* [Source material]
- Opening Delimiter -

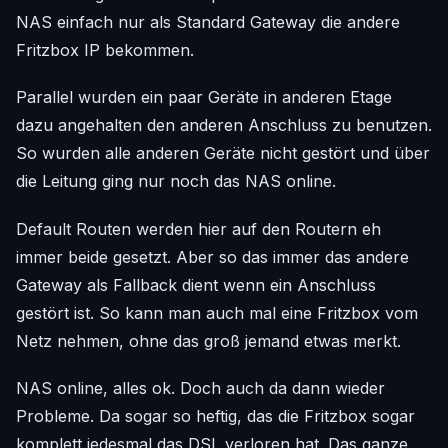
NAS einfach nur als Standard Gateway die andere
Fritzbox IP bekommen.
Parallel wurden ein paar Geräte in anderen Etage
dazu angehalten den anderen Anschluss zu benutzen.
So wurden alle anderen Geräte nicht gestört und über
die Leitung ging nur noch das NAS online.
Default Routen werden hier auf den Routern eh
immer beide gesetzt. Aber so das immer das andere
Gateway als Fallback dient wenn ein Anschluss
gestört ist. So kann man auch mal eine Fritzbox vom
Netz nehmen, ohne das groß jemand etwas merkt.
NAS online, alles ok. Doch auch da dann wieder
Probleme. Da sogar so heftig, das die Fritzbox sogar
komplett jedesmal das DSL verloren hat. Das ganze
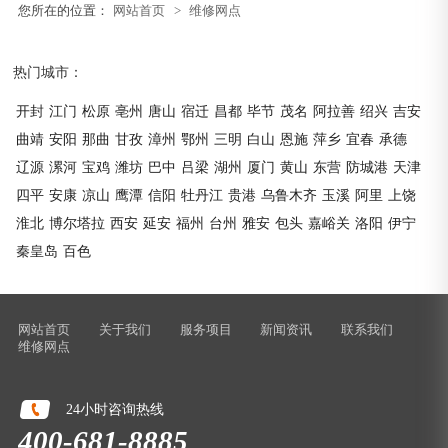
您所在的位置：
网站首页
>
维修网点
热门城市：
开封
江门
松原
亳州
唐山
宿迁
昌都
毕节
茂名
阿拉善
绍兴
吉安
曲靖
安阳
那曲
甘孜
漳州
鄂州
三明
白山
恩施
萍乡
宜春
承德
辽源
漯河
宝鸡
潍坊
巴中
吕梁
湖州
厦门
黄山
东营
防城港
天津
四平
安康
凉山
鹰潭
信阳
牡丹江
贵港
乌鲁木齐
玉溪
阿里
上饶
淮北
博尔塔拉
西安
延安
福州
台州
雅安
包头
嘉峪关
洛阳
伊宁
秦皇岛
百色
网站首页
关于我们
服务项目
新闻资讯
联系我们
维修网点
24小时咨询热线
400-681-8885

- Closing Delimiter -

Each line of the listing is to be retyped exactly, and its pictures are to be dropped.

* [Written solution]
NAS einfach nur als Standard Gateway die andere
Fritzbox IP bekommen.
Parallel wurden ein paar Geräte in anderen Etage
dazu angehalten den anderen Anschluss zu benutzen.
So wurden alle anderen Geräte nicht gestört und über
die Leitung ging nur noch das NAS online.
Default Routen werden hier auf den Routern eh
immer beide gesetzt. Aber so das immer das andere
Gateway als Fallback dient wenn ein Anschluss
gestört ist. So kann man auch mal eine Fritzbox vom
Netz nehmen, ohne das groß jemand etwas merkt.
NAS online, alles ok. Doch auch da dann wieder
Probleme. Da sogar so heftig, das die Fritzbox sogar
komplett jedesmal das DSL verloren hat. Das ganze
您所在的位置：
网站首页
>
维修网点
热门城市：
开封
江门
松原
亳州
唐山
宿迁
昌都
毕节
茂名
阿拉善
绍兴
吉安
曲靖
安阳
那曲
甘孜
漳州
鄂州
三明
白山
恩施
萍乡
宜春
承德
辽源
漯河
宝鸡
潍坊
巴中
吕梁
湖州
厦门
黄山
东营
防城港
天津
四平
安康
凉山
鹰潭
信阳
牡丹江
贵港
乌鲁木齐
玉溪
阿里
上饶
淮北
博尔塔拉
西安
延安
福州
台州
雅安
包头
嘉峪关
洛阳
伊宁
秦皇岛
百色
网站首页
关于我们
服务项目
新闻资讯
联系我们
维修网点
24小时咨询热线
400-681-8885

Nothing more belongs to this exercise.